# Session 09

[![Open and Execute in Google Colaboratory](https://colab.research.google.com/assets/colab-badge.svg)](https://colab.research.google.com/github/astrojuanlu/ie-mbd-python-data-analysis-i/blob/main/sessions/Session%2009.ipynb)

- Tabular data with pandas DataFrames
- Slicing and indexing pandas DataFrames
- Filtering pandas DataFrames
- 1-dimensional data: pandas Series

## Tabular data with pandas `DataFrame`s

pandas is the most widely used Python library to read and manipulate tabular data.

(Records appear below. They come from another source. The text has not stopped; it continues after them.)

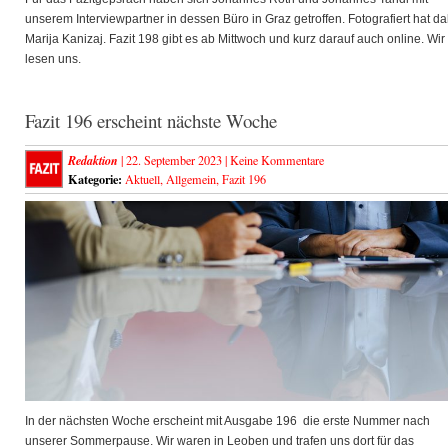
unserem Interviewpartner in dessen Büro in Graz getroffen. Fotografiert hat da
Marija Kanizaj. Fazit 198 gibt es ab Mittwoch und kurz darauf auch online. Wir
lesen uns.
Fazit 196 erscheint nächste Woche
Redaktion
| 22. September 2023 |
Keine Kommentare
Kategorie:
Aktuell
,
Allgemein
,
Fazit 196
In der nächsten Woche erscheint mit Ausgabe 196 die erste Nummer nach
unserer Sommerpause. Wir waren in Leoben und trafen uns dort für das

Its most important object is the `DataFrame`, which represents a rectangular table of rows and columns.

To start using pandas, you need to import it first. The most common way to import pandas is this:

In [None]:
import pandas as pd

All the pandas functions will be accessible under the `pd` alias:

In [None]:
pd.__version__

`DataFrame` objects are rectangular tables formed by a number of columns. Each column can have a different `dtype`, but all of them must have the same number of rows.

`DataFrame` objects can be created with the `DataFrame()` initializer, but in most cases they will appear as a result of other function or method calls, for example `pandas.read_csv`:

In [None]:
df = pd.read_csv(
    "https://github.com/astrojuanlu/ie-mbd-python-data-analysis-i/"
    "raw/main/data/titanic.csv"
)
# df = pd.read_csv("national_covid19.csv", index_col="date")  # You can specify the index column

It's a good practice to display the first few rows of the `DataFrame` right after opening it:

In [None]:
df.head()

Notice that you can retrieve the `dtypes` of the `DataFrame` (it's no longer a single `dtype`!) as well as a few other important properties:

In [None]:
df.dtypes

In [None]:
df.shape

Some clarifications:

- The `object` dtype means something pandas couldn't parse. Could be a string, a string representing a date, or something completely different. In most cases it means `str`, but be careful when they appear.
- `float64` is similar to `int64`: a floating point value with 64 bits of precision.
- `NaN` means "Not a Number" and in general it means "missing value". In following sessions you will see how to effectively handle missing values, and what do they mean.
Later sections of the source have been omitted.